● Instructions to follow:
Restate word for word the opening line of the data below and every line after it until the line with "единственный вариант — деавторизовать все", that line too, but not the pictures.

Saved entries
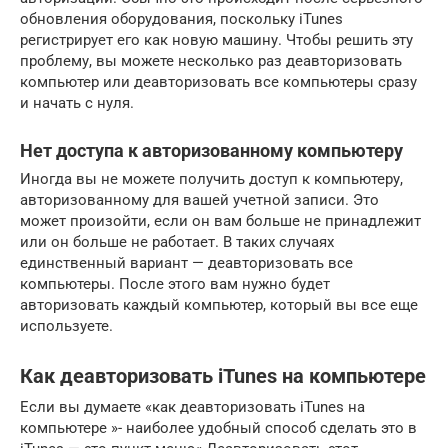
обновления оборудования, поскольку iTunes
регистрирует его как новую машину. Чтобы решить эту
проблему, вы можете несколько раз деавторизовать
компьютер или деавторизовать все компьютеры сразу
и начать с нуля.
Нет доступа к авторизованному компьютеру
Иногда вы не можете получить доступ к компьютеру,
авторизованному для вашей учетной записи. Это
может произойти, если он вам больше не принадлежит
или он больше не работает. В таких случаях
единственный вариант — деавторизовать все
компьютеры. После этого вам нужно будет
авторизовать каждый компьютер, который вы все еще
используете.
Как деавторизовать iTunes на компьютере
Если вы думаете «как деавторизовать iTunes на
компьютере »- наиболее удобный способ сделать это в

● Task result:
обновления оборудования, поскольку iTunes
регистрирует его как новую машину. Чтобы решить эту
проблему, вы можете несколько раз деавторизовать
компьютер или деавторизовать все компьютеры сразу
и начать с нуля.
Нет доступа к авторизованному компьютеру
Иногда вы не можете получить доступ к компьютеру,
авторизованному для вашей учетной записи. Это
может произойти, если он вам больше не принадлежит
или он больше не работает. В таких случаях
единственный вариант — деавторизовать все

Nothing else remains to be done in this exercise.